Exercise:
Give the number of lines below with "News" in them, leaving out anything else.

Information supplied:
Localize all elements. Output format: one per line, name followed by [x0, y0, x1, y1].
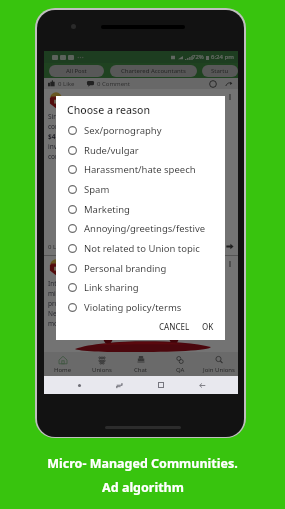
button[interactable]: Unions	[82, 354, 121, 374]
staticText: compliance for a new startup with	[48, 122, 152, 131]
staticText: CANCEL	[159, 321, 190, 332]
staticText: Anonymous	[68, 94, 104, 102]
staticText: Violating policy/terms	[84, 301, 182, 314]
button[interactable]: QA	[160, 354, 199, 374]
staticText: mid-level accountants. What is the	[48, 289, 153, 298]
staticText: Join Unions	[203, 366, 235, 374]
staticText: Interested in joining a union for	[48, 279, 145, 288]
staticText: confirm the procedure?	[48, 152, 120, 161]
button[interactable]: Back	[196, 379, 208, 391]
staticText: Chat	[134, 366, 148, 374]
button[interactable]: OK	[198, 317, 218, 336]
button[interactable]: Join Unions	[199, 354, 238, 374]
button[interactable]: Home	[155, 379, 167, 391]
staticText: 2 hours ago	[68, 269, 97, 276]
button[interactable]: All Post	[49, 65, 104, 77]
staticText: 0 Comment	[79, 243, 112, 251]
staticText: Spam	[84, 183, 110, 196]
staticText: Micro- Managed Communities.	[47, 455, 238, 472]
staticText: Not related to Union topic	[84, 242, 200, 255]
button[interactable]: Harassment/hate speech	[56, 160, 225, 179]
staticText: All Post	[66, 67, 87, 75]
staticText: 0 Like	[48, 243, 65, 251]
button[interactable]: Link sharing	[56, 278, 225, 297]
button[interactable]: Violating policy/terms	[56, 297, 225, 317]
staticText: process and what documents are	[48, 299, 150, 308]
staticText: Sir I have an inquiry about tax	[48, 112, 140, 121]
staticText: OK	[202, 321, 214, 332]
button[interactable]: Home	[44, 354, 82, 374]
staticText: Ad algorithm	[102, 479, 184, 496]
staticText: Marketing	[84, 203, 130, 216]
staticText: 72%	[192, 53, 204, 61]
staticText: Unions	[92, 366, 112, 374]
button[interactable]: Not related to Union topic	[56, 238, 225, 258]
button[interactable]: Chat	[121, 354, 160, 374]
staticText: Sex/pornography	[84, 124, 162, 137]
staticText: Choose a reason	[67, 103, 151, 117]
staticText: Link sharing	[84, 281, 139, 294]
staticText: more details here.	[48, 319, 104, 328]
staticText: 2 hours ago	[68, 102, 97, 109]
staticText: Personal branding	[84, 262, 167, 275]
staticText: Rude/vulgar	[84, 144, 139, 157]
staticText: QA	[176, 366, 185, 374]
button[interactable]: Spam	[56, 179, 225, 199]
button[interactable]: Assistant	[74, 380, 84, 390]
staticText: Home	[54, 366, 72, 374]
staticText: Startu	[211, 67, 229, 75]
staticText: Needed to apply? Please share	[48, 309, 142, 318]
button[interactable]: CANCEL	[155, 317, 194, 336]
button[interactable]: Marketing	[56, 199, 225, 219]
button[interactable]: Annoying/greetings/festive	[56, 219, 225, 238]
staticText: Harassment/hate speech	[84, 163, 196, 176]
button[interactable]: Keyboard	[113, 379, 125, 391]
button[interactable]: Sex/pornography	[56, 120, 225, 140]
staticText: Annoying/greetings/festive	[84, 222, 206, 235]
staticText: $4M revenue. Can someone	[48, 132, 137, 141]
staticText: 6:24 pm	[211, 53, 234, 61]
button[interactable]: Chartered Accountants	[110, 65, 197, 77]
staticText: Chartered Accountants	[121, 67, 186, 75]
button[interactable]: Startu	[202, 65, 238, 77]
staticText: 0 Comment	[97, 80, 130, 88]
staticText: Anonymous	[68, 261, 104, 269]
staticText: involved in corporate filing	[48, 142, 130, 151]
button[interactable]: Rude/vulgar	[56, 140, 225, 160]
button[interactable]: Personal branding	[56, 258, 225, 278]
staticText: 0 Like	[58, 80, 75, 88]
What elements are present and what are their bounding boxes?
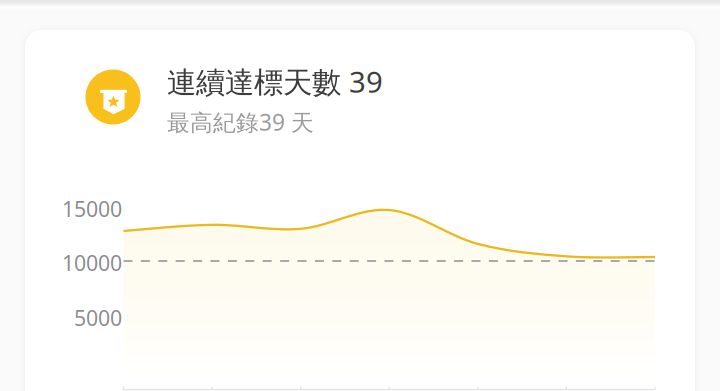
button[interactable]: 連續達標天數 39 bbox=[22, 27, 698, 391]
staticText: 最高紀錄39 天 bbox=[167, 107, 314, 137]
staticText: 5000 bbox=[74, 304, 122, 332]
staticText: 15000 bbox=[62, 194, 122, 223]
staticText: 10000 bbox=[62, 248, 122, 277]
staticText: 連續達標天數 39 bbox=[167, 62, 383, 101]
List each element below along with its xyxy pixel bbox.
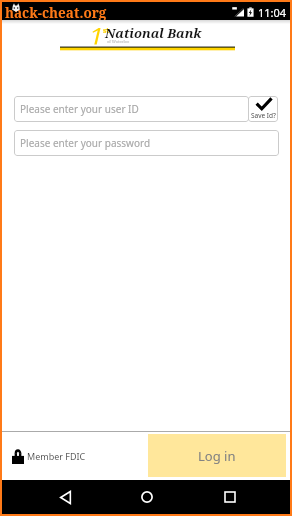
- staticText: Please enter your password: [20, 136, 151, 150]
- other: Battery: [247, 5, 254, 17]
- staticText: Log in: [198, 447, 236, 465]
- staticText: hack-cheat.org: [5, 4, 107, 22]
- button[interactable]: Member FDIC: [2, 432, 150, 480]
- staticText: Please enter your user ID: [20, 102, 139, 116]
- button[interactable]: Back: [43, 482, 87, 512]
- staticText: Save Id?: [251, 111, 276, 120]
- button[interactable]: Recents: [208, 482, 252, 512]
- staticText: st: [103, 26, 110, 36]
- button[interactable]: Please enter your user ID: [14, 96, 249, 122]
- button[interactable]: Home: [125, 482, 169, 512]
- button[interactable]: Log in: [148, 434, 286, 477]
- staticText: of Waterloo: [107, 39, 130, 44]
- button[interactable]: Save Id: [248, 96, 278, 122]
- staticText: 11:04: [258, 5, 287, 20]
- button[interactable]: Please enter your password: [14, 130, 279, 156]
- staticText: Member FDIC: [27, 450, 86, 462]
- other: Signal strength: [230, 5, 244, 17]
- staticText: National Bank: [105, 24, 202, 42]
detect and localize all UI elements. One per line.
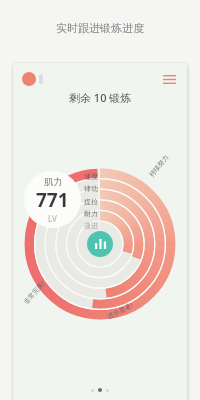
staticText: 提拉 xyxy=(84,197,98,206)
staticText: 律动 xyxy=(84,184,98,193)
button[interactable]: Statistics xyxy=(87,231,113,257)
staticText: 进步显著! xyxy=(105,300,134,321)
staticText: 771 xyxy=(36,187,69,213)
staticText: LV xyxy=(48,213,57,224)
staticText: 实时跟进锻炼进度 xyxy=(56,21,144,35)
button[interactable]: Logo xyxy=(22,72,36,86)
staticText: 耐力 xyxy=(84,209,98,218)
staticText: 持续努力 xyxy=(148,154,170,179)
staticText: 肌力 xyxy=(44,176,62,187)
staticText: 速度 xyxy=(84,172,98,181)
staticText: 非常完美! xyxy=(22,279,46,306)
staticText: 剩余 10 锻炼 xyxy=(69,90,132,105)
staticText: 递进 xyxy=(84,221,98,230)
button[interactable]: Menu xyxy=(157,67,181,91)
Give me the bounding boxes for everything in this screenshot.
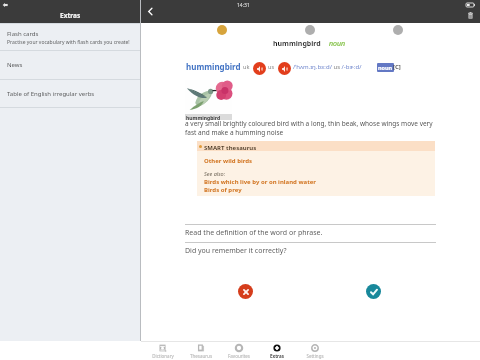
button[interactable]: Back [143,4,158,19]
button[interactable]: Play pronunciation [278,62,291,75]
button[interactable]: Card 2 [305,25,315,35]
button[interactable]: noun [378,64,393,71]
staticText: [C] [393,63,401,71]
staticText: Favourites [220,353,258,359]
staticText: noun [329,39,346,49]
button[interactable]: News [0,50,140,79]
staticText: See also: [204,170,226,177]
staticText: a very small brightly coloured bird with… [185,119,437,137]
button[interactable]: Thesaurus [182,342,220,360]
staticText: Extras [258,353,296,359]
staticText: hummingbird [186,115,221,121]
staticText: Dictionary [144,353,182,359]
staticText: us [268,63,275,70]
staticText: hummingbird [186,61,241,72]
staticText: hummingbird [273,39,321,49]
staticText: News [7,61,23,69]
button[interactable]: Extras [258,342,296,360]
button[interactable]: Incorrect [238,284,253,299]
button[interactable]: Correct [366,284,381,299]
staticText: Read the definition of the word or phras… [185,228,323,238]
button[interactable]: Card 1 [217,25,227,35]
button[interactable]: Birds which live by or on inland water [204,178,317,186]
staticText: Birds of prey [204,186,242,194]
staticText: uk [243,63,250,70]
button[interactable]: Flash cards [0,23,140,50]
staticText: Other wild birds [204,157,253,165]
staticText: /ˈhʌm.ɪŋ.bɜːd/ us /-bɝːd/ [293,63,362,71]
staticText: Birds which live by or on inland water [204,178,317,186]
button[interactable]: Birds of prey [204,186,242,194]
staticText: Did you remember it correctly? [185,246,287,256]
staticText: Thesaurus [182,353,220,359]
button[interactable]: Other wild birds [204,157,253,165]
staticText: Table of English irregular verbs [7,90,95,98]
button[interactable]: Card 3 [393,25,403,35]
staticText: 14:31 [237,2,250,9]
button[interactable]: Settings [296,342,334,360]
button[interactable]: Dictionary [144,342,182,360]
button[interactable]: Favourites [220,342,258,360]
staticText: noun [378,64,393,71]
staticText: Settings [296,353,334,359]
button[interactable]: Play pronunciation [253,62,266,75]
button[interactable]: Table of English irregular verbs [0,79,140,108]
button[interactable]: Delete [466,11,475,20]
staticText: Extras [60,11,81,20]
staticText: Flash cards [7,30,39,38]
staticText: Practise your vocabulary with flash card… [7,39,130,46]
staticText: SMART thesaurus [204,144,257,152]
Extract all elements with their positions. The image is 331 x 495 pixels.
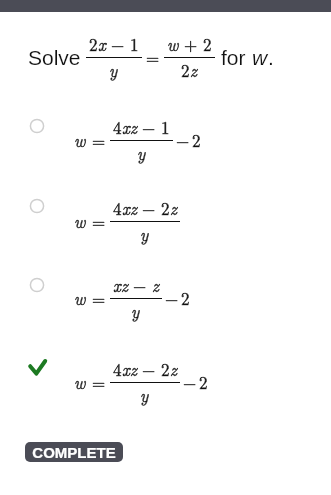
staticText: y [131, 299, 140, 323]
staticText: 2 [161, 357, 170, 381]
staticText: − [133, 273, 147, 297]
staticText: w [167, 32, 179, 56]
staticText: x [98, 32, 106, 56]
staticText: Solve [28, 46, 81, 69]
staticText: − [111, 32, 125, 56]
button[interactable]: Select this answer [29, 277, 45, 293]
staticText: y [137, 141, 146, 165]
staticText: w [74, 370, 86, 394]
staticText: y [140, 383, 149, 407]
staticText: 2 [161, 196, 170, 220]
staticText: xz [122, 196, 137, 220]
staticText: y [109, 58, 118, 82]
staticText: z [190, 58, 197, 82]
staticText: y [140, 222, 149, 246]
staticText: xz [122, 357, 137, 381]
staticText: = [92, 209, 106, 233]
staticText: = [92, 286, 106, 310]
staticText: − [183, 370, 197, 394]
button[interactable]: Select this answer [29, 198, 45, 214]
staticText: w [74, 286, 86, 310]
staticText: 2 [192, 128, 201, 152]
button[interactable]: w [0, 193, 331, 249]
staticText: y [140, 383, 149, 407]
button[interactable]: w [0, 112, 331, 168]
staticText: y [131, 299, 140, 323]
button[interactable]: COMPLETE [25, 442, 123, 462]
staticText: . [268, 46, 274, 69]
staticText: = [92, 286, 106, 310]
staticText: w [252, 46, 268, 69]
staticText: − [142, 357, 156, 381]
staticText: = [92, 128, 106, 152]
staticText: − [165, 286, 179, 310]
staticText: 4 [113, 196, 122, 220]
staticText: = [146, 45, 160, 69]
staticText: 2 [199, 370, 208, 394]
staticText: w [74, 128, 86, 152]
staticText: − [165, 286, 179, 310]
staticText: w [74, 370, 86, 394]
staticText: y [109, 58, 118, 82]
button[interactable]: w [0, 354, 331, 410]
staticText: z [170, 196, 177, 220]
staticText: xz [122, 357, 137, 381]
staticText: 4 [113, 115, 122, 139]
staticText: z [170, 357, 177, 381]
staticText: 2 [203, 32, 212, 56]
staticText: z [190, 58, 197, 82]
staticText: − [133, 273, 147, 297]
staticText: 1 [130, 32, 139, 56]
staticText: 2 [161, 196, 170, 220]
staticText: 4 [113, 196, 122, 220]
staticText: 2 [181, 286, 190, 310]
staticText: − [142, 115, 156, 139]
staticText: w [74, 128, 86, 152]
staticText: xz [113, 273, 128, 297]
staticText: 2 [181, 58, 190, 82]
staticText: z [152, 273, 159, 297]
staticText: 2 [181, 58, 190, 82]
staticText: xz [122, 115, 137, 139]
staticText: − [176, 128, 190, 152]
staticText: 2 [89, 32, 98, 56]
staticText: − [142, 196, 156, 220]
staticText: 2 [199, 370, 208, 394]
staticText: − [183, 370, 197, 394]
staticText: w [74, 209, 86, 233]
staticText: = [92, 209, 106, 233]
staticText: xz [113, 273, 128, 297]
staticText: COMPLETE [32, 444, 116, 461]
staticText: − [142, 115, 156, 139]
staticText: = [92, 370, 106, 394]
staticText: = [92, 128, 106, 152]
staticText: 2 [192, 128, 201, 152]
staticText: 1 [161, 115, 170, 139]
button[interactable]: w [0, 270, 331, 326]
staticText: y [140, 222, 149, 246]
staticText: + [184, 32, 198, 56]
staticText: = [146, 45, 160, 69]
staticText: 2 [89, 32, 98, 56]
staticText: 2 [161, 357, 170, 381]
staticText: z [152, 273, 159, 297]
staticText: w [74, 209, 86, 233]
button[interactable]: Select this answer [29, 118, 45, 134]
staticText: − [142, 196, 156, 220]
staticText: xz [122, 115, 137, 139]
staticText: 1 [161, 115, 170, 139]
staticText: 2 [181, 286, 190, 310]
staticText: z [170, 357, 177, 381]
staticText: 1 [130, 32, 139, 56]
staticText: + [184, 32, 198, 56]
staticText: 4 [113, 357, 122, 381]
staticText: − [176, 128, 190, 152]
staticText: xz [122, 196, 137, 220]
staticText: for [221, 46, 252, 69]
staticText: 4 [113, 115, 122, 139]
staticText: y [137, 141, 146, 165]
staticText: w [74, 286, 86, 310]
staticText: z [170, 196, 177, 220]
staticText: 4 [113, 357, 122, 381]
other: Correct answer [26, 356, 48, 378]
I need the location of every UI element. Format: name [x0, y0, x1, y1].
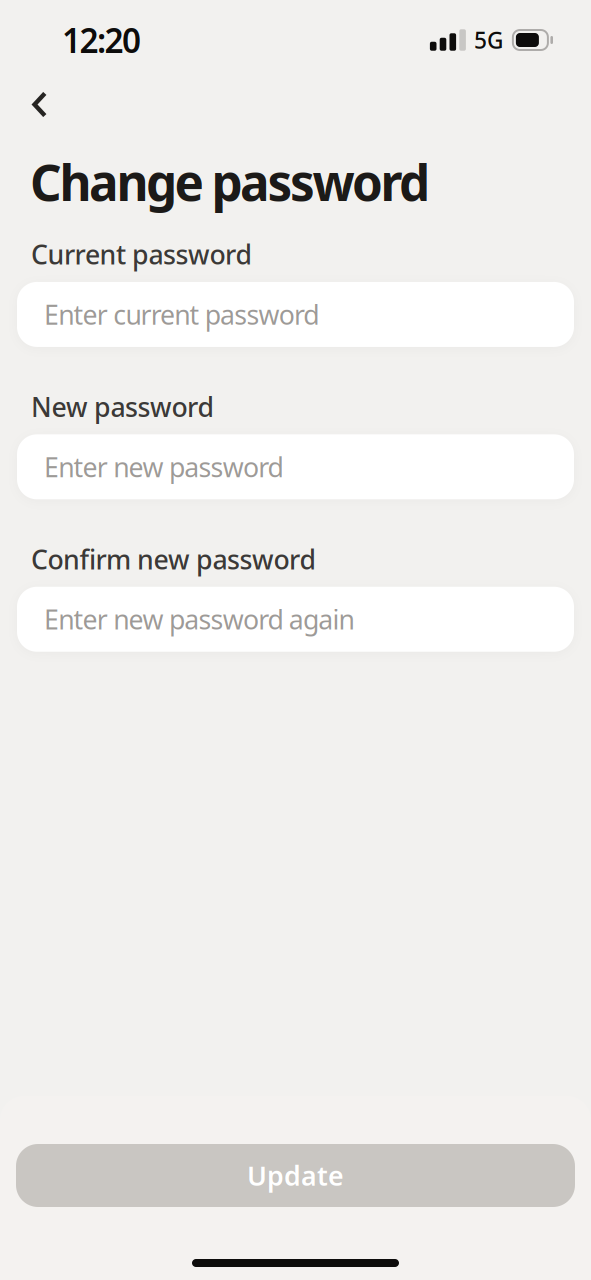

Answer to this task:
2